There have been almost forty of the New Bizarro Author series books and this one of the ones that stuck with me.  Besides my writing parter Anthony Trevino's King Space Void this was Vlasaty's entry was my favorite.  I checked all of the titles, even if I only finished and reviewed a few of them. Sometimes the full-on Bizarro doesn't connect with me.

This is a personal thing as I am a plot and vivid character reader.  I could see even writing in a genre where those elements are not mandatory that Vlasaty had skills. So I was excited as DV started to release short novellas and novels in the crime genre. While I suggested that he could write longer pieces, it is clear that these short works are his sweet spot.

This is a smart direction for this author who is writing what he knows, considering his day job was for years working in a methadone clinic. Many of the smartest decisions a writer makes is long before they sit down to write. Authors that live in the real world and have unique experiences kinda have a duty to work them into their fiction.

Stay Ugly is a hard-boiled mystery novel that delivers on the title. It is a grim ugly tale, that is entertaining and for those with a dark sense of humor, it is funny.  In 180 or so pages Stay Ugly is a tightly packed mystery that all unfolds after midnight in one of Chicago's nastier hoods. Every football coach quote Richard Pryor who said nothing good happens after midnight.

This story is told in first person by Eric whose small Rogers park world post-prison can't break the habit of calling him Ugly. He is not helping matters by dominating week after week the neighborhood's underground fight club. After winning another fight he was the smaller underdog in the dealer at the center of the fight club tells him that Eric's brother has disappeared with 100K of product.

His brother is marked for death unless Eric can find him first. The mystery of the missing methhead brother drives the story. My favorite elements are spoilers but let just say the last 30 pages were not what I expected.

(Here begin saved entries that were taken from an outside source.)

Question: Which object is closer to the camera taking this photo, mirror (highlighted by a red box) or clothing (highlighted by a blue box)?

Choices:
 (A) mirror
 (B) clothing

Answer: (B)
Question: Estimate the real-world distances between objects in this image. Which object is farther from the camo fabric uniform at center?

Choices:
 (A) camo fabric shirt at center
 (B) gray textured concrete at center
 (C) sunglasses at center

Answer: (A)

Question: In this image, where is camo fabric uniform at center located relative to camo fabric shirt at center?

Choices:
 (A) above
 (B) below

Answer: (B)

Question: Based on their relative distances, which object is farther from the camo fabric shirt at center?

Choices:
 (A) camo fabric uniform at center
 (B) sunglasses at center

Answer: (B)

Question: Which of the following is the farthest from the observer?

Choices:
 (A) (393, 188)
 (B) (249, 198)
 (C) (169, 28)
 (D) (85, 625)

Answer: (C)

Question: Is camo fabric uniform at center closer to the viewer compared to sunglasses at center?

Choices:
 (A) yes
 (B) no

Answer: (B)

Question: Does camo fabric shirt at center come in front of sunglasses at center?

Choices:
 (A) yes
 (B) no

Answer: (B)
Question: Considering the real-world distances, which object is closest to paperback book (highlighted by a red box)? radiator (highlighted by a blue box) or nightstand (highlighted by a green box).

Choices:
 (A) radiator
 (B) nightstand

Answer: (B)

If you are looking for a redemption tale with a happy character arc this is not the book. Vlasaty opens the book in the gutter and that is the wave he surfs until the last page.   The best thing about the book is the pace, and some of the little details that made me laugh.

Like the chapter that ended with: 

"I kiss my fists and Nicky tells me to go fuck myself and we walk into the dark building. Laughing it up like everything's good and cool and happy. Like we're not about to walk into a dark and dirty crack house and face some unknown shit.

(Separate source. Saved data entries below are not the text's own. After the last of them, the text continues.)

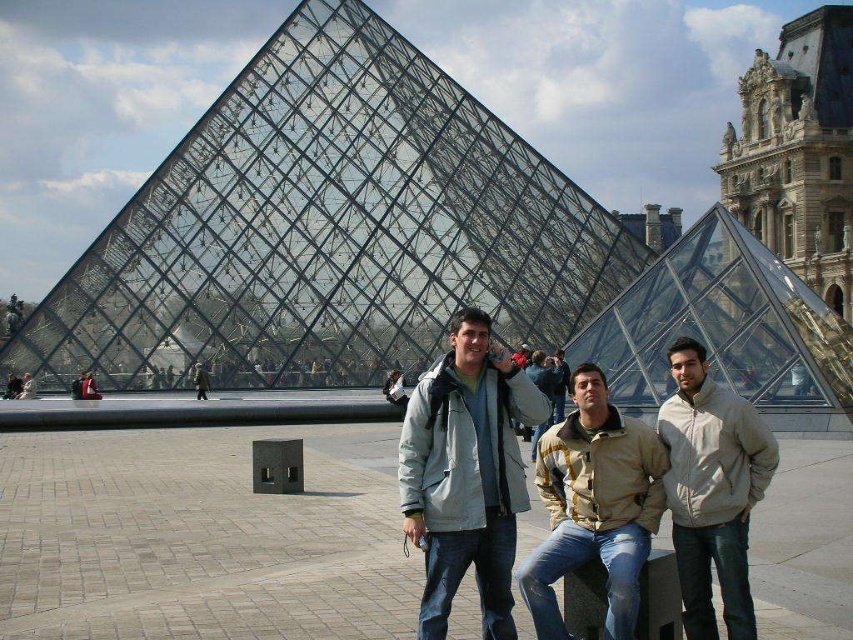 Who is positioned more to the left, transparent glass pyramid at center or light gray jacket at center?

transparent glass pyramid at center is more to the left.

Between transparent glass pyramid at center and light gray jacket at center, which one is positioned lower?

light gray jacket at center is below.

Between point (323, 305) and point (514, 365), which one is positioned in front?

Point (514, 365) is more forward.

The height and width of the screenshot is (640, 853). I want to click on transparent glass pyramid at center, so click(329, 228).

Does point (592, 481) come in front of point (724, 604)?

No, (592, 481) is behind (724, 604).

Does point (567, 442) come behind point (682, 492)?

Yes.

Locate an element on the screen. The width and height of the screenshot is (853, 640). beige fabric jacket at center is located at coordinates (595, 506).

Is light gray jacket at center below beige fabric jacket at center?

No, light gray jacket at center is not below beige fabric jacket at center.

Between light gray jacket at center and beige fabric jacket at center, which one appears on the left side from the viewer's perspective?

Positioned to the left is light gray jacket at center.

Who is more forward, (498,586) or (627,564)?

Point (627,564) is more forward.

Where is `light gray jacket at center`? This screenshot has width=853, height=640. light gray jacket at center is located at coordinates (466, 474). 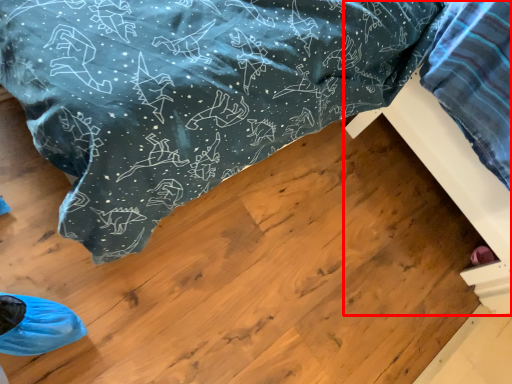 Question: From the image, what is the correct spatial relationship of furniture (annotated by the red box) in relation to furniture?

Choices:
 (A) left
 (B) right

Answer: (B)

Like everything isn't terrible."


I laughed out loud when I looked and the next page and the chapter was titled "Everything is Terrible."

So are there negatives here? Very little. I think the things I didn't like are personal to me and won't affect all readers.  The narrative is first-person and which is my least favorite form of tense in part because it takes me out of the book. I assume the storyteller will survive to tell the story and I wonder constantly why and how they are telling the story. I will say the longer the book goes and I get lost in the story I think about it less. That is 'a me thing'. Speaking of me things.

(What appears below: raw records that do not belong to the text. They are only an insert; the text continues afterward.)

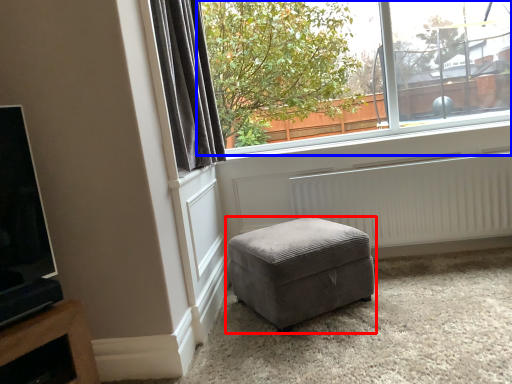 Question: Among these objects, which one is farthest to the camera, studio couch (highlighted by a red box) or window (highlighted by a blue box)?

Choices:
 (A) studio couch
 (B) window

Answer: (B) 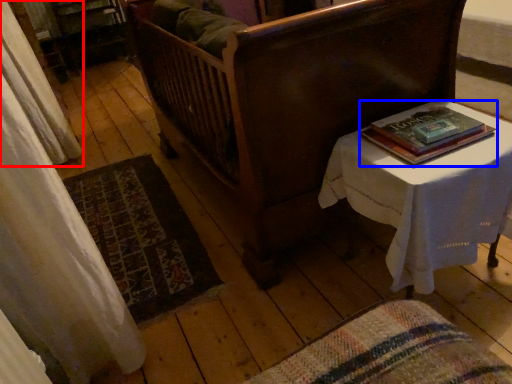 Question: Which object is closer to the camera taking this photo, curtain (highlighted by a red box) or book (highlighted by a blue box)?

Choices:
 (A) curtain
 (B) book

Answer: (B) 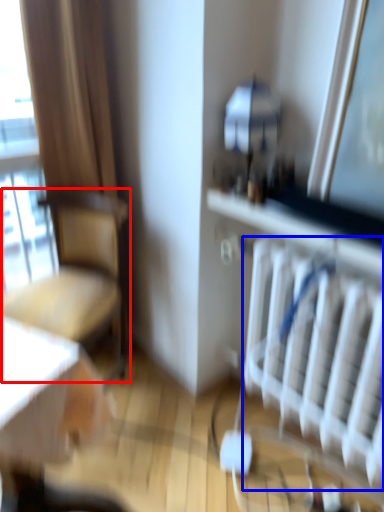 Question: Which object is closer to the camera taking this photo, chair (highlighted by a red box) or radiator (highlighted by a blue box)?

Choices:
 (A) chair
 (B) radiator

Answer: (B) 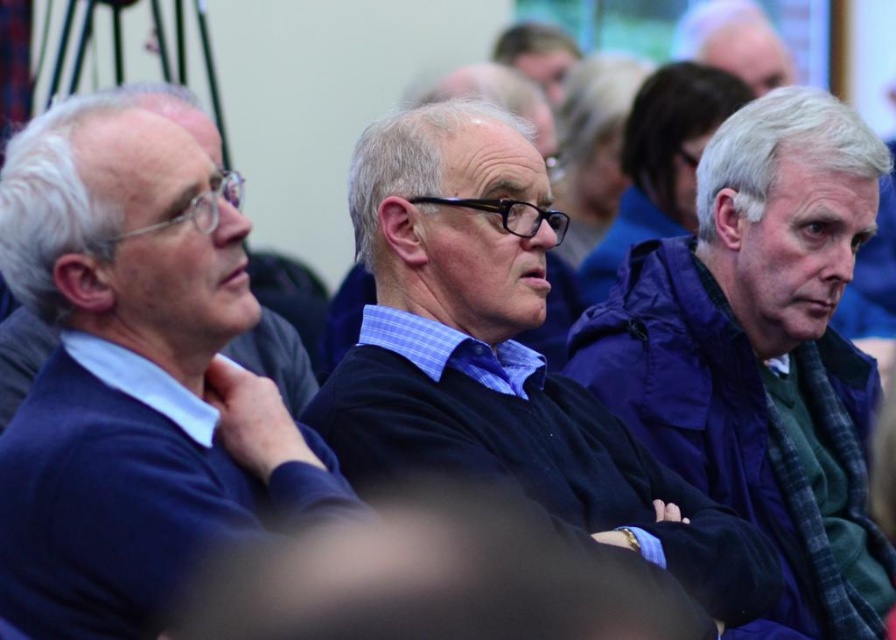 You are organizing a clothing donation drive and need to determine if the dark blue sweater at left and the dark blue sweater at center can be placed side by side on a shelf that is 1.2 meters wide. Based on the image, can you confirm if they will fit?

The dark blue sweater at left might be wider than dark blue sweater at center. However, without exact measurements, it is uncertain if their combined width exceeds 1.2 meters. Further measurement is required.

In the scene, there are three men seated together. The man on the left is wearing a dark blue sweater over a collared shirt, the central figure has a checkered shirt under his dark blue sweater, and the third man is wearing a purple fabric jacket at right. Based on their positions, which man is seated farthest to the right?

The man wearing the purple fabric jacket at right is seated farthest to the right since his jacket is positioned at point (x=762, y=349), indicating he is on the rightmost side.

The other thing is not Vlasaty's fault but the last book I read was a science book so all the character's dialogue with "Whatevers" and excessive "fuckings" and "shits" were correct but took me a few pages to settle into.

This is a fun book for crime readers who like stories vivid, visceral, and ugly enough to make you happy you don't live in the world of the book. That makes it my jam. This book would make a great film and is out there for crime readers who think the classics are too clean.